Cayenne (Capsicum annuum) is at the top of my list of fat-fighting herbs. It improves digestion and circulation and has a thermogenic action (produces body heat). In addition, taken internally it relieves the pain of arthritis, and it’s a full-body stimulant that’s also high in antioxidants. Start with a tiny sprinkle atop your pet’s food — some pets enjoy the spicy taste!
Ginger (Zingiber officinale) is another example of a digestive herb with multiple activities. It stimulates the peripheral circulation, is thermogenic and helps eliminate gassy bowels.
Liver-helper herbs. I consider the liver an important component of the digestive system, and in addition, I think many obese animals need to detoxify as they’re losing weight.
Dandelion root (Taraxacum officinale) is a liver-supportive herb as well as a diuretic. Hence we get the benefit of the herb’s digestive support, and it enhances two systems vital in detoxification — the liver and the kidney.
Turmeric (Curcuma longa). In addition to supporting liver function, turmeric has antioxidant and anti-inflammatory activity, and it has shown promise in treating some tumors.
Body stimulants. Sometimes what a pet needs is a little boost to his system to get off the couch and start moving about. Cayenne and ginger are good herbs to consider here.
I also might prescribe Asian ginseng (Panax ginseng) or eleuthero (Eleutherococcus senticosus), also known as Siberian ginseng. These herbs are whole-body tonics and act as stimulants (especially the Asian ginseng). I would thus use Asian ginseng only for the debilitated, energy-deficient, cold patient. It should not be used for any disease where there is inflammation or a high fever.

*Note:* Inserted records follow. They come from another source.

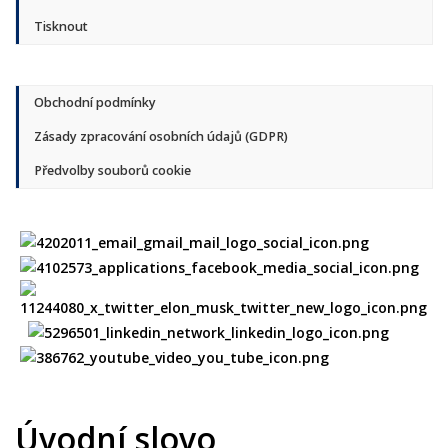
Tisknout
Obchodní podmínky
Zásady zpracování osobních údajů (GDPR)
Předvolby souborů cookie
Úvodní slovo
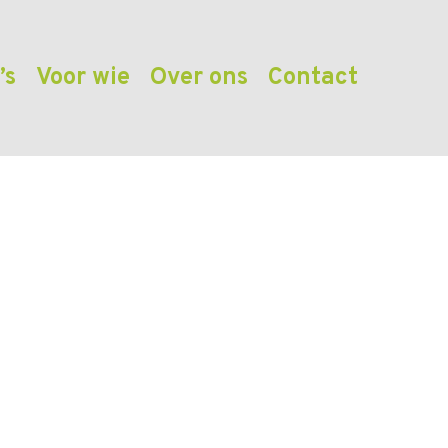
’s
Voor wie
Over ons
Contact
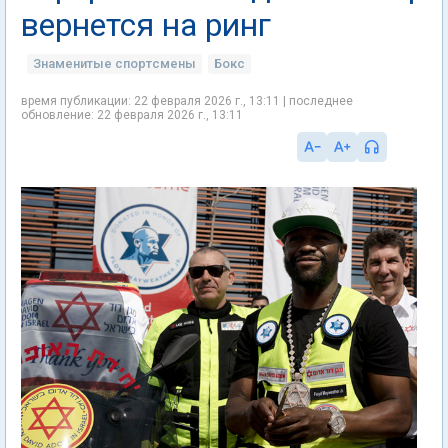
вернется на ринг
Знаменитые спортсмены
Бокс
время публикации: 22 февраля 2026 г., 13:11 | последнее
обновление: 22 февраля 2026 г., 13:11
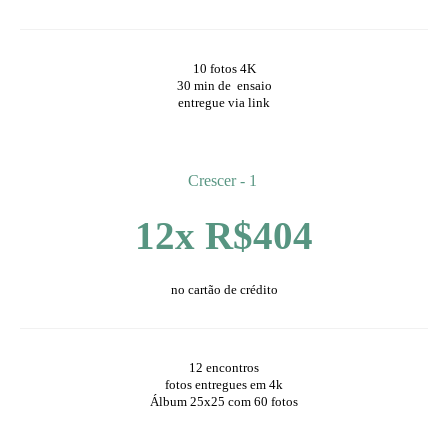
10 fotos 4K
30 min de ensaio
entregue via link
Crescer - 1
12x R$404
no cartão de crédito
12 encontros
fotos entregues em 4k
Álbum 25x25 com 60 fotos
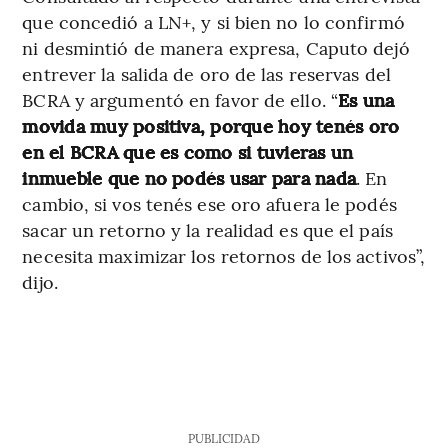
que concedió a LN+, y si bien no lo confirmó
ni desmintió de manera expresa, Caputo dejó
entrever la salida de oro de las reservas del
BCRA y argumentó en favor de ello. “
Es una
movida muy positiva, porque hoy tenés oro
en el BCRA que es como si tuvieras un
inmueble que no podés usar para nada
. En
cambio, si vos tenés ese oro afuera le podés
sacar un retorno y la realidad es que el país
necesita maximizar los retornos de los activos”,
dijo.
PUBLICIDAD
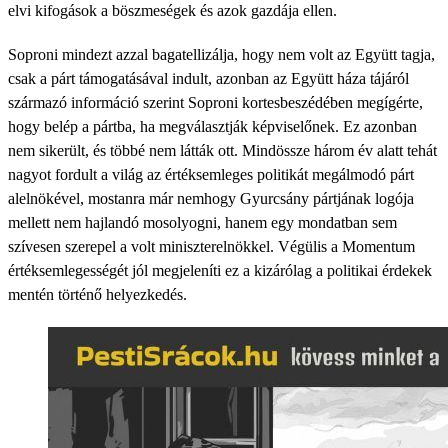
elvi kifogások a böszmeségek és azok gazdája ellen.
Soproni mindezt azzal bagatellizálja, hogy nem volt az Együtt tagja,
csak a párt támogatásával indult, azonban az Együtt háza tájáról
származó információ szerint Soproni kortesbeszédében megígérte,
hogy belép a pártba, ha megválasztják képviselőnek. Ez azonban
nem sikerült, és többé nem látták ott. Mindössze három év alatt tehát
nagyot fordult a világ az értéksemleges politikát megálmodó párt
alelnökével, mostanra már nemhogy Gyurcsány pártjának logója
mellett nem hajlandó mosolyogni, hanem egy mondatban sem
szívesen szerepel a volt miniszterelnökkel. Végülis a Momentum
értéksemlegességét jól megjeleníti ez a kizárólag a politikai érdekek
mentén történő helyezkedés.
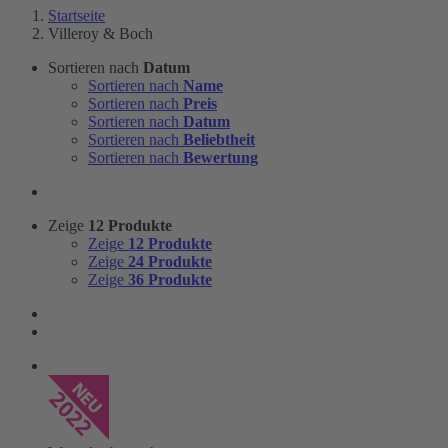
Startseite
Villeroy & Boch
Sortieren nach
Datum
Sortieren nach
Name
Sortieren nach
Preis
Sortieren nach
Datum
Sortieren nach
Beliebtheit
Sortieren nach
Bewertung
Zeige
12 Produkte
Zeige
12 Produkte
Zeige
24 Produkte
Zeige
36 Produkte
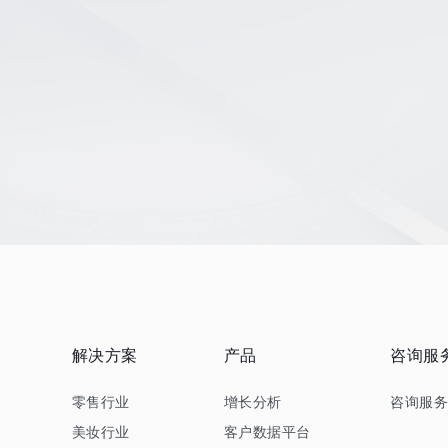
解决方案
产品
咨询服
零售行业
增长分析
咨询服
美妆行业
客户数据平台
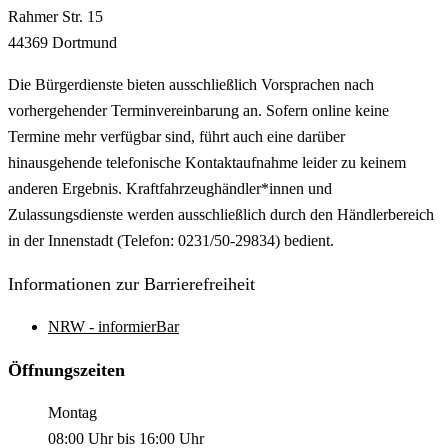
Rahmer Str.
15
44369
Dortmund
Die Bürgerdienste bieten ausschließlich Vorsprachen nach
vorhergehender Terminvereinbarung an. Sofern online keine
Termine mehr verfügbar sind, führt auch eine darüber
hinausgehende telefonische Kontaktaufnahme leider zu keinem
anderen Ergebnis. Kraftfahrzeughändler*innen und
Zulassungsdienste werden ausschließlich durch den Händlerbereich
in der Innenstadt (Telefon: 0231/50-29834) bedient.
Informationen zur Barrierefreiheit
NRW - informierBar
Öffnungszeiten
Montag
08:00 Uhr
bis
16:00 Uhr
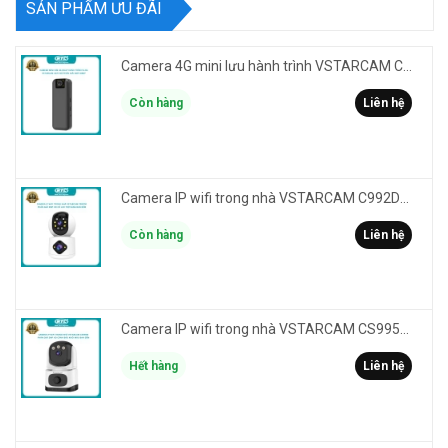
SẢN PHẨM ƯU ĐÃI
Camera 4G mini lưu hành trình VSTARCAM CB77 phân giải 3MP FullHD 1080P - Action cam quay Vlog
Còn hàng
Liên hệ
Camera IP wifi trong nhà VSTARCAM C992DR phân giải HD 2MP 2 màn hình - báo động, đàm thoại, có màu
Còn hàng
Liên hệ
Camera IP wifi trong nhà VSTARCAM CS995M phân giải 2MP HD led trợ sáng - cảnh báo khói, gas, cháy
Hết hàng
Liên hệ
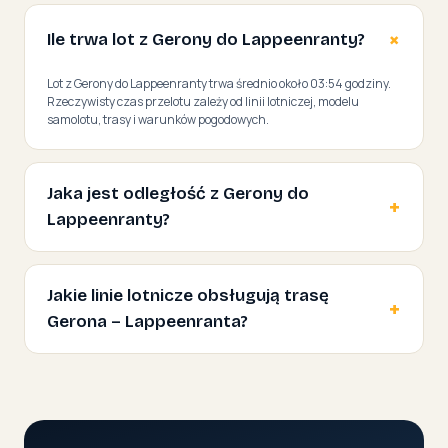
Ile trwa lot z Gerony do Lappeenranty?
Lot z Gerony do Lappeenranty trwa średnio około 03:54 godziny.
Rzeczywisty czas przelotu zależy od linii lotniczej, modelu
samolotu, trasy i warunków pogodowych.
Jaka jest odległość z Gerony do
Lappeenranty?
Jakie linie lotnicze obsługują trasę
Gerona – Lappeenranta?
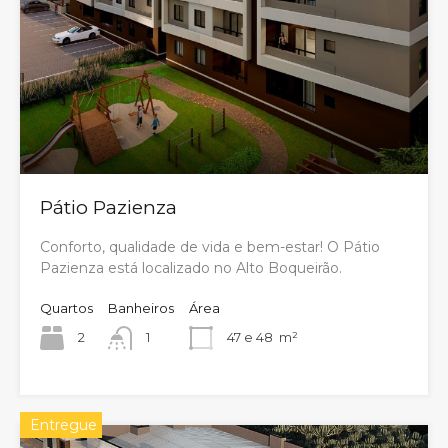
Pátio Pazienza
Conforto, qualidade de vida e bem-estar! O Pátio
Pazienza está localizado no Alto Boqueirão.
Quartos
Banheiros
Área
2
1
47 e 48
m²
Entregue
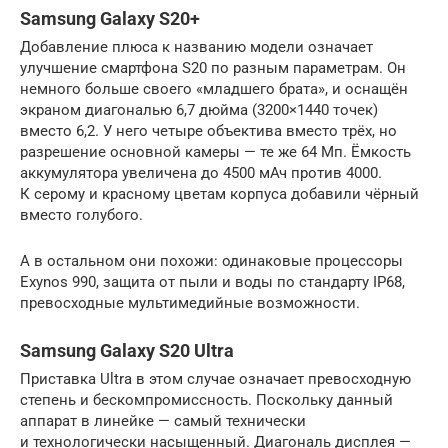
Samsung Galaxy S20+
Добавление плюса к названию модели означает
улучшение смартфона S20 по разным параметрам. Он
немного больше своего «младшего брата», и оснащён
экраном диагональю 6,7 дюйма (3200×1440 точек)
вместо 6,2. У него четыре объектива вместо трёх, но
разрешение основной камеры — те же 64 Мп. Ёмкость
аккумулятора увеличена до 4500 мАч против 4000.
К серому и красному цветам корпуса добавили чёрный
вместо голубого.
А в остальном они похожи: одинаковые процессоры
Exynos 990, защита от пыли и воды по стандарту IP68,
превосходные мультимедийные возможности.
Samsung Galaxy S20 Ultra
Приставка Ultra в этом случае означает превосходную
степень и бескомпромиссность. Поскольку данный
аппарат в линейке — самый технически
и технологически насыщенный. Диагональ дисплея —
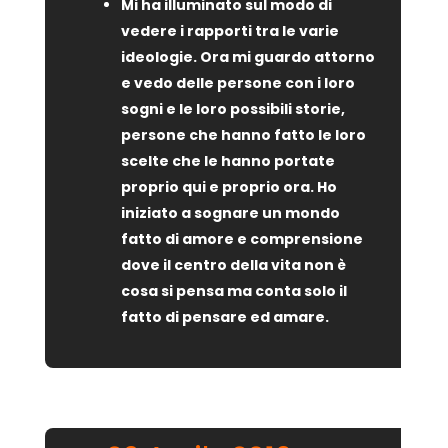
Mi ha illuminato sul modo di
vedere i rapporti tra le varie
ideologie. Ora mi guardo attorno
e vedo delle persone con i loro
sogni e le loro possibili storie,
persone che hanno fatto le loro
scelte che le hanno portate
proprio qui e proprio ora. Ho
iniziato a sognare un mondo
fatto di amore e comprensione
dove il centro della vita non è
cosa si pensa ma conta solo il
fatto di pensare ed amare.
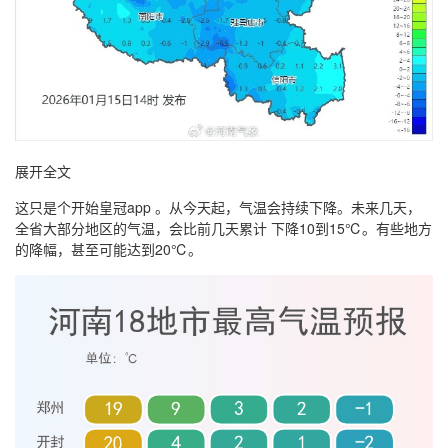
展开全文
这只是个开始皇冠app 。从今天起，气温会持续下降。未来几天，
全省大部分地区的气温，会比前几天累计 下降10到15℃。有些地方
的降幅，甚至可能达到20℃。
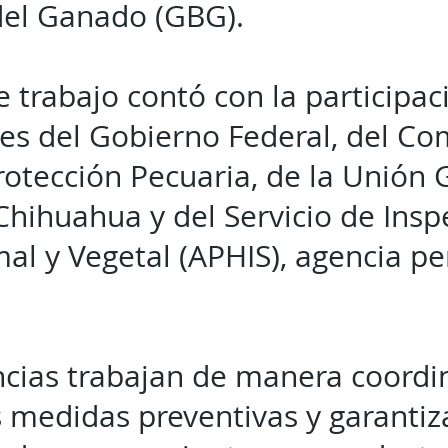
del Ganado (GBG).
 trabajo contó con la participac
es del Gobierno Federal, del Com
otección Pecuaria, de la Unión
Chihuahua y del Servicio de Insp
al y Vegetal (APHIS), agencia pe
ncias trabajan de manera coordi
s medidas preventivas y garantiz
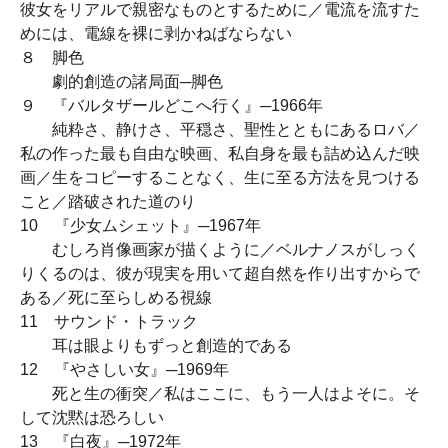
彼女をリアルで親密なものとするために／電流を流すた
めには、電線を裸に剥かねばならない
８ 脚色
劇的創造の諸局面─脚色
９ 『バルタザールどこへ行く』─1966年
純粋さ、静けさ、平穏さ、聖性とともにあるロバ／
私の作った最も自由な映画、私自身を最も詰め込んだ映
画／生をコピーすることなく、生に至る方法を見つける
こと／踏破された道のり
10 『少女ムシェット』─1967年
むしろ肖像画家が描くように／ベルナノスがしっく
りくるのは、彼が現実を用いて超自然を作り出すからで
ある／死に至らしめる視線
11 サウンド・トラック
耳は眼よりもずっと創造的である
12 『やさしい女』─1969年
死と生の衝突／私はここに、もう一人はよそに。そ
して沈黙は恐ろしい
13 『白夜』─1972年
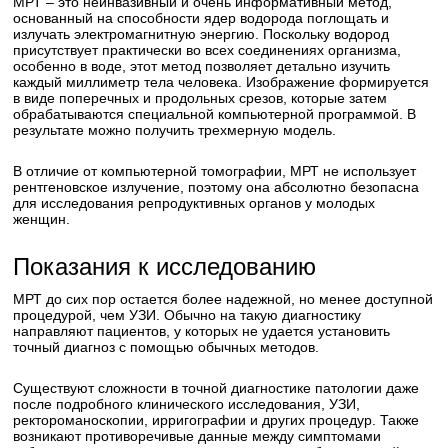
МРТ – это неинвазивный и очень информативный метод,
основанный на способности ядер водорода поглощать и
излучать электромагнитную энергию. Поскольку водород
присутствует практически во всех соединениях организма,
особенно в воде, этот метод позволяет детально изучить
каждый миллиметр тела человека. Изображение формируется
в виде поперечных и продольных срезов, которые затем
обрабатываются специальной компьютерной программой. В
результате можно получить трехмерную модель.
В отличие от компьютерной томографии, МРТ не использует
рентгеновское излучение, поэтому она абсолютно безопасна
для исследования репродуктивных органов у молодых
женщин.
Показания к исследованию
МРТ до сих пор остается более надежной, но менее доступной
процедурой, чем УЗИ. Обычно на такую диагностику
направляют пациентов, у которых не удается установить
точный диагноз с помощью обычных методов.
Существуют сложности в точной диагностике патологии даже
после подробного клинического исследования, УЗИ,
ректороманоскопии, ирригографии и других процедур. Также
возникают противоречивые данные между симптомами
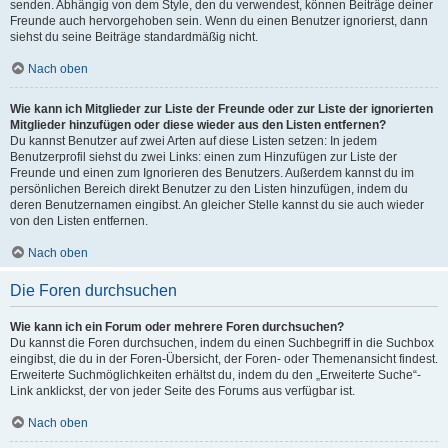
senden. Abhängig von dem Style, den du verwendest, können Beiträge deiner
Freunde auch hervorgehoben sein. Wenn du einen Benutzer ignorierst, dann
siehst du seine Beiträge standardmäßig nicht.
Nach oben
Wie kann ich Mitglieder zur Liste der Freunde oder zur Liste der ignorierten
Mitglieder hinzufügen oder diese wieder aus den Listen entfernen?
Du kannst Benutzer auf zwei Arten auf diese Listen setzen: In jedem
Benutzerprofil siehst du zwei Links: einen zum Hinzufügen zur Liste der
Freunde und einen zum Ignorieren des Benutzers. Außerdem kannst du im
persönlichen Bereich direkt Benutzer zu den Listen hinzufügen, indem du
deren Benutzernamen eingibst. An gleicher Stelle kannst du sie auch wieder
von den Listen entfernen.
Nach oben
Die Foren durchsuchen
Wie kann ich ein Forum oder mehrere Foren durchsuchen?
Du kannst die Foren durchsuchen, indem du einen Suchbegriff in die Suchbox
eingibst, die du in der Foren-Übersicht, der Foren- oder Themenansicht findest.
Erweiterte Suchmöglichkeiten erhältst du, indem du den „Erweiterte Suche“-
Link anklickst, der von jeder Seite des Forums aus verfügbar ist.
Nach oben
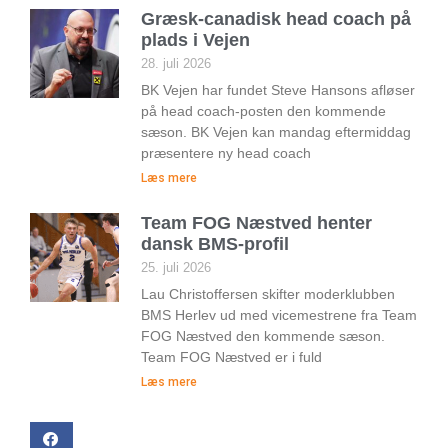
Græsk-canadisk head coach på
plads i Vejen
28. juli 2026
BK Vejen har fundet Steve Hansons afløser
på head coach-posten den kommende
sæson. BK Vejen kan mandag eftermiddag
præsentere ny head coach
Læs mere
Team FOG Næstved henter
dansk BMS-profil
25. juli 2026
Lau Christoffersen skifter moderklubben
BMS Herlev ud med vicemestrene fra Team
FOG Næstved den kommende sæson.
Team FOG Næstved er i fuld
Læs mere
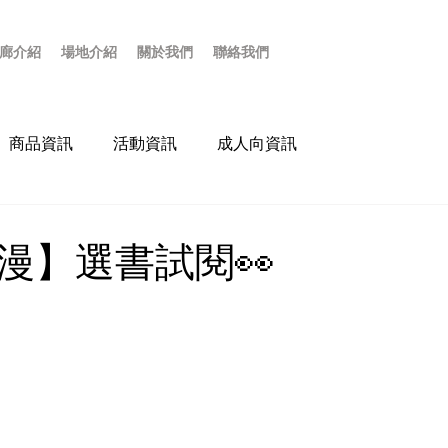
廊介紹
場地介紹
關於我們
聯絡我們
商品資訊
活動資訊
成人向資訊
t成漫】選書試閱👀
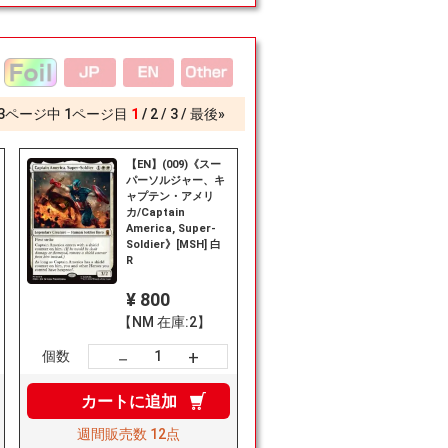
3
ページ中
1
ページ目
1
2
3
最後»
【EN】(009)《スー
パーソルジャー、キ
ャプテン・アメリ
カ/Captain
America, Super-
Soldier》[MSH] 白
R
¥ 800
【NM 在庫:2】
+
－
個数
カートに
追加
週間販売数
12点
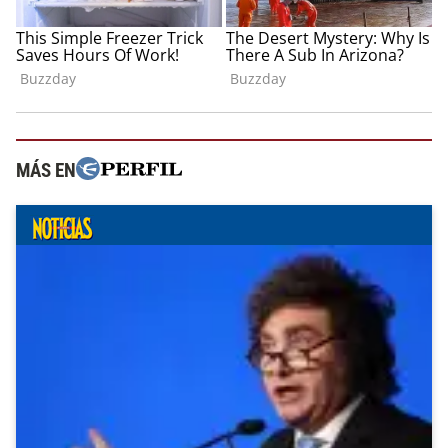
MÁS EN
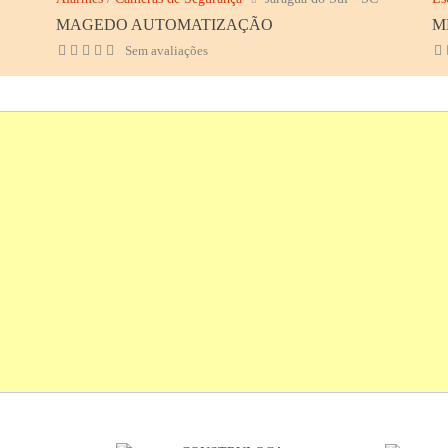
MAGEDO AUTOMATIZAÇÃO
M
Sem avaliações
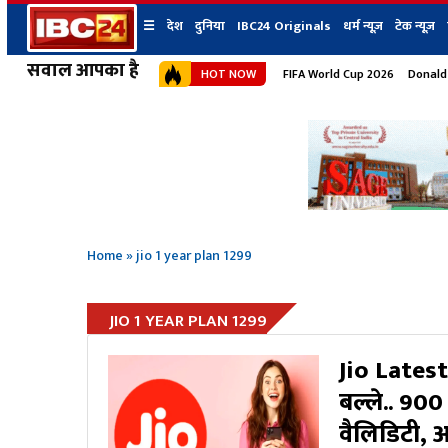
☰
देश
दुनिया
IBC24 Originals
धर्म न्यूज़
टेक न्यूज़
सवाल आपका है
HOT NOW
FIFA World Cup 2026
Donald
देश
प्रदेश न्यूज
शहर
दुनिया
IBC24 Original
छत्तीसगढ़ न्यूज
भोपाल
मध्यप्रदेश न्यूज
इंदौर
उत्तर प्रदेश न्यूज
जबलपुर
बिहार न्यूज
ग्वालियर
उत्तराखंड न्यूज
रायपुर
महाराष्ट्र न्यूज
बिलासपुर
Home
»
jio 1 year plan 1299
हिमाचल प्रदेश न्यूज
हरियाणा न्यूज
JIO 1 YEAR PLAN 1299
Jio Latest
बल्ले.. 900
वैलिडिटी,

Eleuthero, on the other hand, can be used for almost any patient, and it’s often better suited for the younger, still-active obese patient.
Thyroid helpers. Remember that the thyroid is the master gland for metabolism. Anything we can do to help keep it in balance will ultimately help in weight reduction. To support thyroidal function (and also to add a bulk source of fiber), I like to add one or more of the seaweeds, such as bladderwrack (Fucus vesiculosus), kelp (Laminaria spp.) or Irish moss (Chondrus crispus).
Anti-pain herbs. An arthritic pet may have so much pain that any movement is difficult. I recommend acupuncture along with herbal helpers for these patients. Willow bark (Salix spp.) and meadowsweet (Filipendula ulmaria) both contain naturally occurring aspirin, and thus provide mild pain relief.
I like to think of herbs for the dieting pet as gentle helpers; I don’t try to find a magic bullet that will magically peel off the pounds. The true weight reducers are exercise and proper diet. To enhance these dietary keystones, I recommend adding bulk, fresh herbs to your pet’s diet, sprinkled lightly over her food.
Randy Kidd holds doctorates in veterinary medicine and veterinary and clinical pathology. After practicing traditional veterinary medicine for 10 years, he opened Honoring the Animals, a holistic practice in Kansas City, Missouri.
Information provided in “Pet Corner” is not intended to replace the advice of a qualified veterinarian.